Problem: Overtired or Overwired by Nap Time
Some children have subtle sleepy signs, and by the time they yawn and fuss they are already overtired. Some children give off unique signs of fatigue that can be easily misinterpreted. Other times, parents are too busy to spot the signs. No matter the reason, if you miss your child’s signs of fatigue he can quickly move past his tired spell and into a second wind–that state of artificial energy which often brings with it more crying, fussing, whining and tantrums.
Solutions. To learn your child’s sleepy signs it can help to watch him in the hour after he first wakes up in the morning, when he is well rested. Compare this to his behavior during the time from dinner to bedtime, when most children show signs of fatigue. As his usual bedtime draws near, make note of how his behavior and body language differs from when he is alert and refreshed.
Problem: Not Tired
It seems like a ridiculously obvious reason, yet it’s easy to misinterpret or totally miss a child’s signs of fatigue. A large number of parents struggle with little ones who won’t nap, not realizing that their child simply is not at all tired when he is put in bed.
Solutions. If your child is wide awake and alert when naptime rolls around, don’t rush him off to bed. It may be better to abort the trip to bed and take fifteen to thirty minutes to help him transition from the activity of the day to the relaxed state needed for sleep. Lower the lights. Turn off the television and turn on soft music or white noise. Get him involved in a quiet activity such as reading, looking out the window, sitting on a rocker or cuddling on the sofa. When your child begins to relax then you can head to bed for a nap.
Problem: Hungry, Thirsty, or Overfull
It’s not easy for a child to fall asleep if his tummy is rumbling from hunger, or groaning from too much food. His sleep can also be disturbed if the wrong foods are eaten prior to sleeping time.
Solutions. Many foods can affect energy level and sleepiness. Some induce a feeling of calm and even drowsiness, some can create feelings of alertness, and others are neutral.Foods that energize or disrupt sleep can be avoided in the hour before nap time. A few examples of the foods to avoid pre-naptime are red meat, bacon, sausage, caffeinated or carbonated beverages, chocolate, peppermint, citrus juice, butter, sugar, simple carbohydrates (such as white bread) or foods that are fatty, greasy or spicy.
Problem: New Milestones Are Preventing Sleep
A child who is new to a major development skill, such as rolling over, crawling, pulling to a stand, walking, learning to build a block tower, learning how to use a computer, or beginning potty training, can become so one-minded that he almost can’t stop what he’s doing to relax enough to fall asleep.
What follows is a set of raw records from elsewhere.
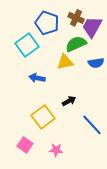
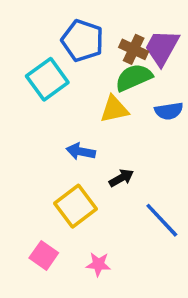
brown cross: (76, 18) -> (134, 49), moved
blue arrow: (37, 78) -> (81, 152), moved

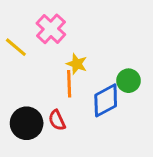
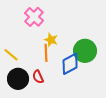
yellow line: (16, 47) -> (11, 55), moved
green circle: (128, 81) -> (85, 51), size x1.5

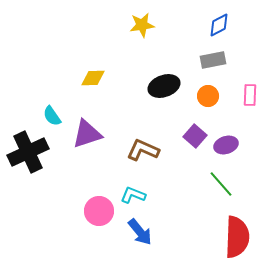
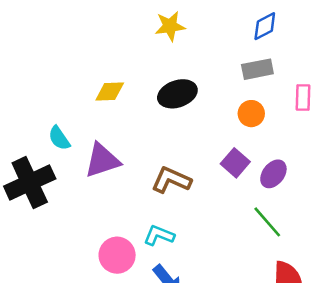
black ellipse: (164, 86) -> (177, 94), moved
pink rectangle: (250, 95) -> (303, 98), moved
purple ellipse: (226, 145) -> (273, 174), turned -35

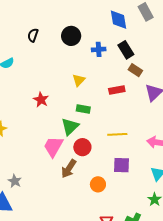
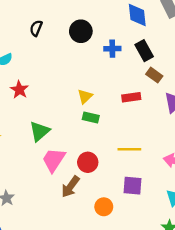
yellow triangle: (79, 80) -> (85, 96), moved
red star: (41, 100) -> (19, 90), moved
green triangle: (70, 126) -> (40, 131), moved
Solution. If your child is learning something new and exciting make sure he has plenty of time to practice during the day. Then resort back to a familiar and routine activity in the half hour or so before nap to create a buffer between practice time and sleep time.
No matter why your child won’t nap, there are a few tips that can be helpful as you encourage any child to nap. So keep these basic principles in mind:
- Maintain a consistent daily schedule that works with your child’s natural body clock. Create a predictable pattern to the day.
- Modify your schedule according to your child’s sleepy signs.
- Have a relaxing pre-nap routine to cue your child that naptime is here and to help him wind down and relax.
- Set up a sleeping place that is cozy and that sets the stage for sleep.
- Dress your child comfortably for sleep.
- Keep mornings bright and active, and the half hour or so before each nap quiet and calm.